My recipe was nothing but pure LME (amber I'm guessing), so there shouldn't be too many non-fermentables. I did boil it, which may have darkened it some though. Still, I would think the yeast would wake up to eat the sucrose and water I added, which leads me to believe this is an ABV issue.
 
I mentioned adding a wine yeast on another section of HBT and was swiftly reminded of how wine yeast are killer yeast that favor more simple sugars which are mostly depleted.

From what I understand If the wine yeast doesn't work you'll likely kill off your beer yeast and will be left with nothing to ferment out.

When you are adding enzymes be aware that the acceptable level of bacteria in some of those is beyond what some of us would prefer in our homebrew.

Good to know about bacteria in enzymes! Thanks. I wonder if this would apply to yeast nutrient, pectic enzymes, and other additives as well.

I suppose at this point as long as the wine yeast eats the sucrose and carbonates I'll be happy. I ruined this batch a long time ago, but I still want to bottle it and try it at some point. I'm not sure if wine yeast will survive pitching now with the possible ABV level, but I'll give it a shot. I'll let it ferment out to whatever level they can get it to (assuming it works), then add a sucrose again at bottling.

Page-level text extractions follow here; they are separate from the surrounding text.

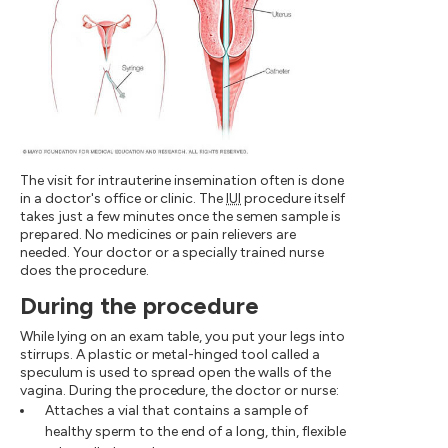
The visit for intrauterine insemination often is done
in a doctor's office or clinic. The
IUI
procedure itself
takes just a few minutes once the semen sample is
prepared. No medicines or pain relievers are
needed. Your doctor or a specially trained nurse
does the procedure.
During the procedure
While lying on an exam table, you put your legs into
stirrups. A plastic or metal-hinged tool called a
speculum is used to spread open the walls of the
vagina. During the procedure, the doctor or nurse:
Attaches a vial that contains a sample of
healthy sperm to the end of a long, thin, flexible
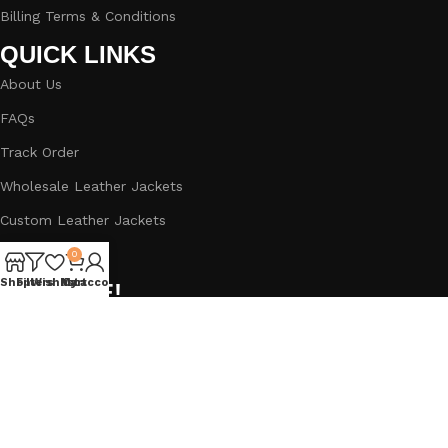
Billing Terms & Conditions
QUICK LINKS
About Us
FAQs
Track Order
Wholesale Leather Jackets
Custom Leather Jackets
Blog
0
Shop
Filters
Wishlist
My account
Cart
BIG SALE!
Subscribe to our newsletter and get a Straight 5% Off
Discount.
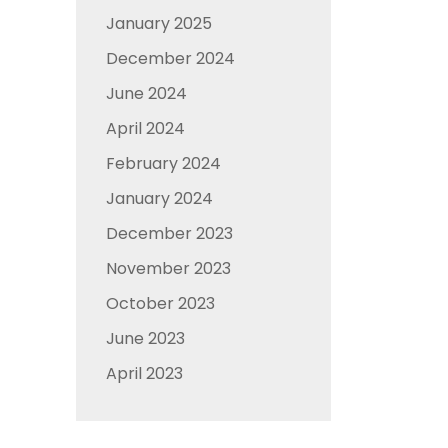
January 2025
December 2024
June 2024
April 2024
February 2024
January 2024
December 2023
November 2023
October 2023
June 2023
April 2023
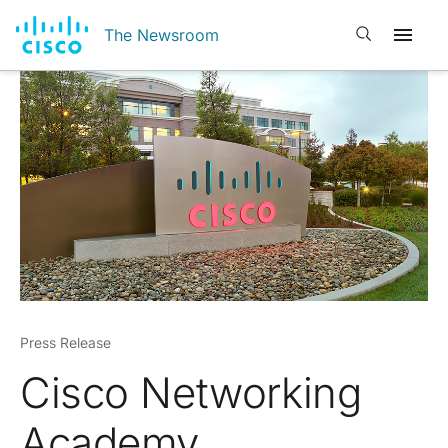
Open search
The Newsroom
Press Release
Cisco Networking
Academy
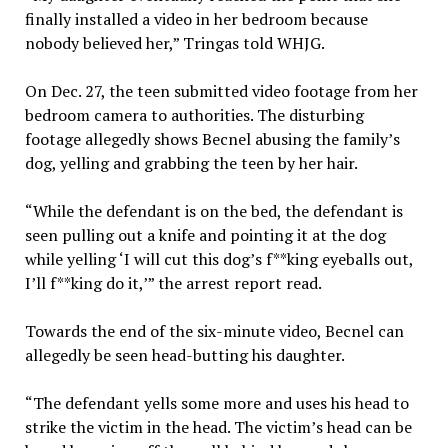
finally installed a video in her bedroom because
nobody believed her,” Tringas told WHJG.
On Dec. 27, the teen submitted video footage from her
bedroom camera to authorities. The disturbing
footage allegedly shows Becnel abusing the family’s
dog, yelling and grabbing the teen by her hair.
“While the defendant is on the bed, the defendant is
seen pulling out a knife and pointing it at the dog
while yelling ‘I will cut this dog’s f**king eyeballs out,
I’ll f**king do it,’” the arrest report read.
Towards the end of the six-minute video, Becnel can
allegedly be seen head-butting his daughter.
“The defendant yells some more and uses his head to
strike the victim in the head. The victim’s head can be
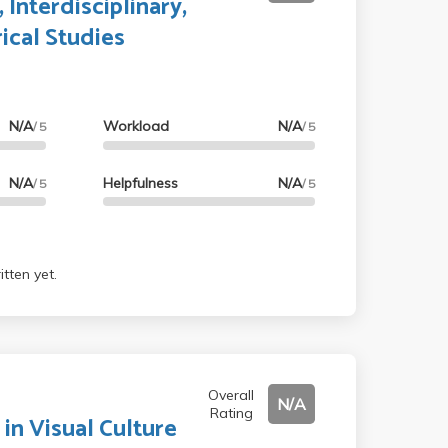
 Interdisciplinary,
ical Studies
N/A
Workload
N/A
/ 5
/ 5
N/A
Helpfulness
N/A
/ 5
/ 5
tten yet.
Overall
N/A
Rating
 in Visual Culture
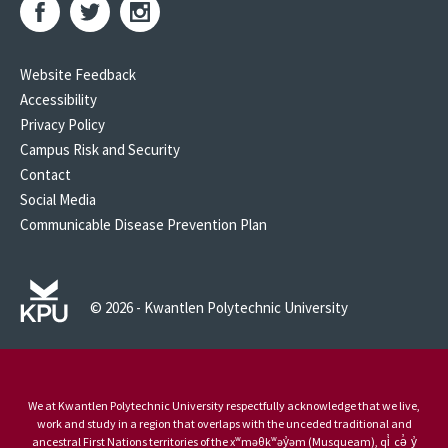
Website Feedback
Accessibility
Privacy Policy
Campus Risk and Security
Contact
Social Media
Communicable Disease Prevention Plan
© 2026 - Kwantlen Polytechnic University
We at Kwantlen Polytechnic University respectfully acknowledge that we live,
work and study in a region that overlaps with the unceded traditional and
ancestral First Nations territories of the xʷməθkʷəy̓əm (Musqueam), qi̓ cə̓ y̓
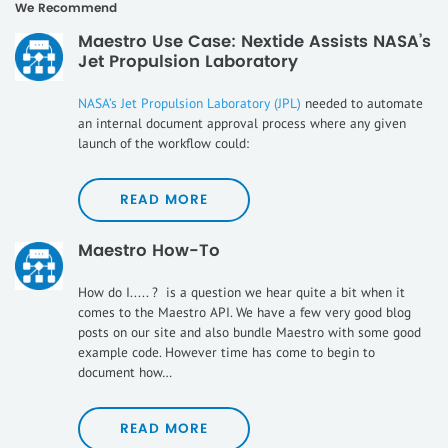
We Recommend
Maestro Use Case: Nextide Assists NASA’s
Jet Propulsion Laboratory
NASA’s Jet Propulsion Laboratory (JPL)
needed to automate
an internal document approval process where any given
launch of the workflow could:
READ MORE
Maestro How-To
How do I..... ? is a question we hear quite a bit when it
comes to the Maestro API. We have a few very good blog
posts on our site and also bundle Maestro with some good
example code. However time has come to begin to
document how…
READ MORE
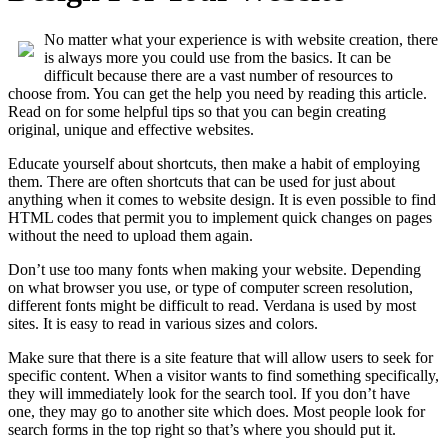
No matter what your experience is with website creation, there
is always more you could use from the basics. It can be
difficult because there are a vast number of resources to
choose from. You can get the help you need by reading this article.
Read on for some helpful tips so that you can begin creating
original, unique and effective websites.
Educate yourself about shortcuts, then make a habit of employing
them. There are often shortcuts that can be used for just about
anything when it comes to website design. It is even possible to find
HTML codes that permit you to implement quick changes on pages
without the need to upload them again.
Don’t use too many fonts when making your website. Depending
on what browser you use, or type of computer screen resolution,
different fonts might be difficult to read. Verdana is used by most
sites. It is easy to read in various sizes and colors.
Make sure that there is a site feature that will allow users to seek for
specific content. When a visitor wants to find something specifically,
they will immediately look for the search tool. If you don’t have
one, they may go to another site which does. Most people look for
search forms in the top right so that’s where you should put it.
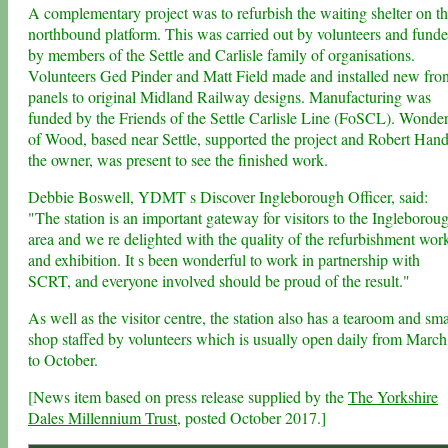
A complementary project was to refurbish the waiting shelter on t
northbound platform. This was carried out by volunteers and fund
by members of the Settle and Carlisle family of organisations.
Volunteers Ged Pinder and Matt Field made and installed new fron
panels to original Midland Railway designs. Manufacturing was
funded by the Friends of the Settle Carlisle Line (FoSCL). Wonde
of Wood, based near Settle, supported the project and Robert Hand
the owner, was present to see the finished work.
Debbie Boswell, YDMT s Discover Ingleborough Officer, said:
"The station is an important gateway for visitors to the Ingleborou
area and we re delighted with the quality of the refurbishment wor
and exhibition. It s been wonderful to work in partnership with
SCRT, and everyone involved should be proud of the result."
As well as the visitor centre, the station also has a tearoom and sma
shop staffed by volunteers which is usually open daily from March
to October.
[News item based on press release supplied by the
The Yorkshire
Dales Millennium Trust
, posted October 2017.]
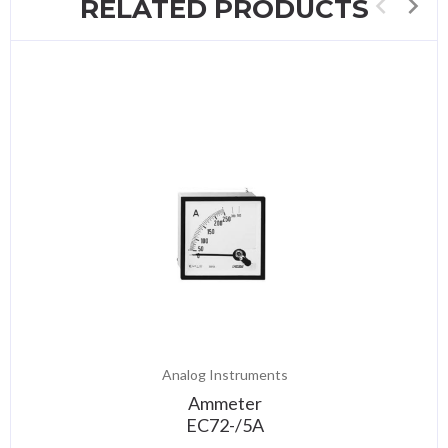
RELATED PRODUCTS
Analog Instruments
Ammeter
EC72-/5A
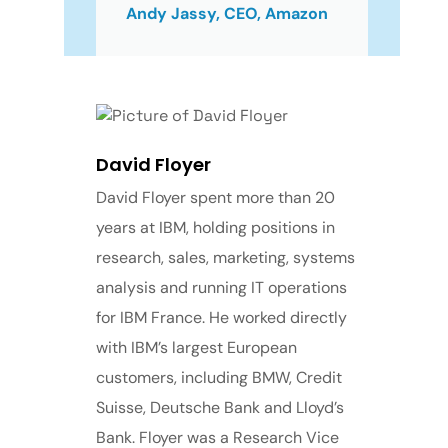
Andy Jassy, CEO, Amazon
David Floyer
David Floyer spent more than 20
years at IBM, holding positions in
research, sales, marketing, systems
analysis and running IT operations
for IBM France. He worked directly
with IBM’s largest European
customers, including BMW, Credit
Suisse, Deutsche Bank and Lloyd’s
Bank. Floyer was a Research Vice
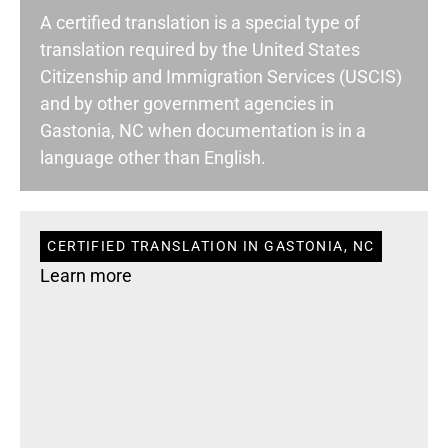
A certified translation is a special type of
translation required by the United States
Citizenship and Immigration Services (USCIS)
and by other government agencies in
Gastonia, NC when documentation is in a
language other than English.
CERTIFIED TRANSLATION IN GASTONIA, NC
Learn more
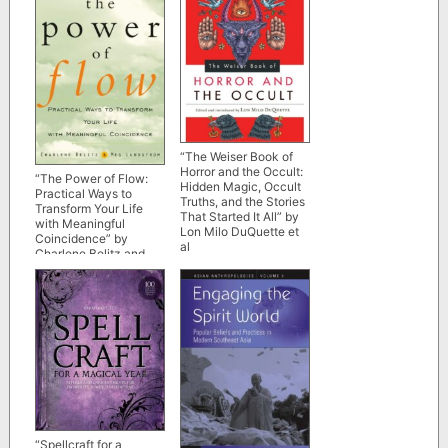
“The Weiser Book of
Horror and the Occult:
“The Power of Flow:
Hidden Magic, Occult
Practical Ways to
Truths, and the Stories
Transform Your Life
That Started It All” by
with Meaningful
Lon Milo DuQuette et
Coincidence” by
al
Charlene Belitz and
Meg Lundstrom
“Spellcraft for a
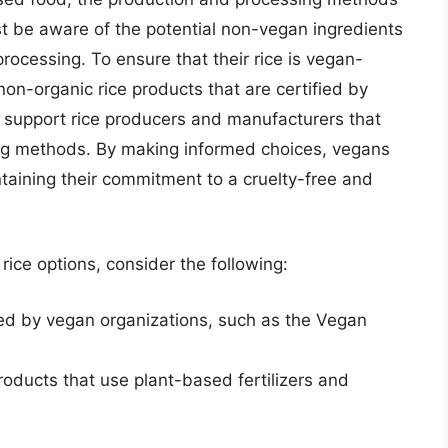
 be aware of the potential non-vegan ingredients
rocessing. To ensure that their rice is vegan-
non-organic rice products that are certified by
n support rice producers and manufacturers that
ng methods. By making informed choices, vegans
ntaining their commitment to a cruelty-free and
rice options, consider the following:
ied by vegan organizations, such as the Vegan
roducts that use plant-based fertilizers and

Thanks everyone for the help and ideas!
 
Well it took several days but the Cote des Blancs did take and is happily bubbling away now. This is going to be one... er... interesting brew I think.

Edit: It's now June 6th and it's still bubbling...
 
Bubbling at this stage might be anything from pressure changes to some off gassing. Take a hydrometer reading.

It's a consistent but slow bubbling from the bottom. This kind of absurdly long fermentation is nothing unusual for this yeast I'm using (2nd or 3rd generation). I had a batch of ginger beer bubbling for 5 months before it finally stopped. In addition, I added quite a bit of amylase enzyme and some digestive enzyme pills to it a while back which may still be converting more complex sugars for the yeast.
 
It finally finished and I bottled today, almost exactly 6 months from start to finish. FG was 1.010, so the Cote des Blancs did work afterall. Taste was interesting. I'll have to wait until it's all carbed for a final verdict, but I think it turned out better than I expected.
 
Update: Tried it for the first time just now just over 4 months after bottling and just over 10 months after it was started.

As I take a sip I think of... beef broth. Mmm... Er. From what I've read, this is the flavor of autolysis. Marmite, vegemite, beef bouillon, umami, etc. I don't hate it, but it's not beer. Seems like it would make a darn good stock for stew.

As with my 5 or 6 other things I bottle carbed last year, there's barely any carbonation.

Ahh well. 4 of 4 failed beers in the last 6-7 years. Simple fruit wine/mead is a whole (whole!) lot easier.